Help with database design for personal project

Hi,

This is a bit of a longish post, sorry.

For a bit of practice I am working on a personal project. The idea being I take some json data, wrangle it into a relational database, and hopefully at the end create a nice form that will filter results e.g. based on mileage, colour choice, make, model etc.

My question relates to the database design, something I am bit of a novice on.

This is an example of the json data I have created.

locations.json

[
    {"county": "Mid Glamorgan", "town": "Aberdare"},
    {"county": "Aberdeenshire", "town": "Aberdeen"},
    {"county": "Gwynedd", "town": "Aberdovey"},
    {"county": "Gwent", "town": "Abergavenny"},
    {"county": "Clwyd", "town": "Abergele"},
    {"county": "Gwent", "town": "Abertillery"}
	...
]

A limited car choice in that I haven’t included the model variation, M series etc.
cars.json

[
	...
	{
        "model": "Puma",
        "make": "Ford",
        "transmissions": ["manual", "automatic"],
        "fuel_types": ["petrol", "diesel", "hybrid", "electric"],
        "colours": ["black", "blue", "grey", "white", "silver", "red", "green", "brown", "gold", "orange", "purple", "yellow"],
        "retail_price": 28000
    },
    {
        "model": "model y",
        "make": "tesla",
        "transmissions": ["automatic"],
        "fuel_types": ["electric"],
        "colours": ["black", "blue", "grey", "white", "silver", "red"],
        "retail_price": 56000
    },
	...
]

Using the above with a bit of randomness and some calculations taken into account e.g depreciation for year, mileage I can generate however many cars for sale.

cars_for_sale.json

[
	...
    {
        "make": "Mercedes-Benz",
        "model": "C-Class",
        "year": 2017,
        "fuel_type": "hybrid",
        "transmission": "automatic",
        "color": "bronze",
        "location": {
            "county": "Bedfordshire",
            "town": "Biggleswade"
        },
        "mileage": 42596,
        "price": 13330
    },
    {
        "make": "BMW",
        "model": "1 Series",
        "year": 2016,
        "fuel_type": "petrol",
        "transmission": "manual",
        "color": "green",
        "location": {
            "county": "West Sussex",
            "town": "Arundel"
        },
        "mileage": 71571,
        "price": 9191
    }
	...
]

Using Pandas and SQL alchemy I will be creating the tables.
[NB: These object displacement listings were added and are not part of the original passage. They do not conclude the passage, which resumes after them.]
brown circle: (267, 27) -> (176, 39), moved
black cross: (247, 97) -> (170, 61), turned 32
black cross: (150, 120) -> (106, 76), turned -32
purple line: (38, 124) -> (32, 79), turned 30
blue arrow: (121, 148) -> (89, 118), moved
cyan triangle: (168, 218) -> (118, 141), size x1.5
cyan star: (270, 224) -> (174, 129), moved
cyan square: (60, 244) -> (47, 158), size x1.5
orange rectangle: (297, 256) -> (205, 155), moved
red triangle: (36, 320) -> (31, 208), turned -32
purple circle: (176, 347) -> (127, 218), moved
I have been considering the relationships and come up with the following

Towns and Counties (many-to-many)
A county has many towns
A town has many counties

e.g. The town Newport can be found in Gwent, Isle of Wight and Shropshire

Makes and Models of car (one-to-many)
A make can have many models
A model has only one make

Models and Colours (many-to-many)
A model can have many colours
A colour can have many models

Models and Fuel Types (many-to-many)
A model can have a few fueltypes
A fueltype can have many models

Models and Transmissions (many-to-many)
A model can have a few transmission types
A transmission type can have many models

Cars for sale
I am thinking the following schema (note have removed on delete cascade etc. just to simplify)

TABLE cars_for_sale {
    car_id INTEGER [primary key]
    model_id INTEGER
    colour_id INTEGER
    fuel_type_id INTEGER
    transmission_id INTEGER
    town_county_id INTEGER
    year INTEGER
    price FLOAT
    mileage INTEGER
	FOREIGN KEY(model_id) REFERENCES models (model_id)
    FOREIGN KEY(colour_id) REFERENCES colours (colour_id)
    FOREIGN KEY(fuel_type_id) REFERENCES fuel_types (fuel_type_id)
    FOREIGN KEY(transmission_id) REFERENCES transmissions (transmission_id)
    FOREIGN KEY(town_county_id) REFERENCES towns_counties (town_county_id)
}

Finally thanks to the wonderful dbdiagram.io here is an ERD

Any pointers would be appreciated. If you could please bare in mind I am a bit of simpleton when it comes to this :biggrin:

1 Like

I would question this part. Newport in Gwent is not the same location as Newport in Shropshire, so to my mind it should be a different entity with a different ID.
If I’m in Shropshire looking for a car in Newport, I don’t want to look at ones in the Isle of Wight.
Though there are many ways to store things like places where there is a “parent child” type hirearchy. So you could have a table of unique pairs of place_name_id and parent_id if you wanted to, but I’m not sure about that method.

3 Likes

I was wondering about this. I know in the US a town can (rarely) span multiple counties but didn’t know if they happen elsewhere.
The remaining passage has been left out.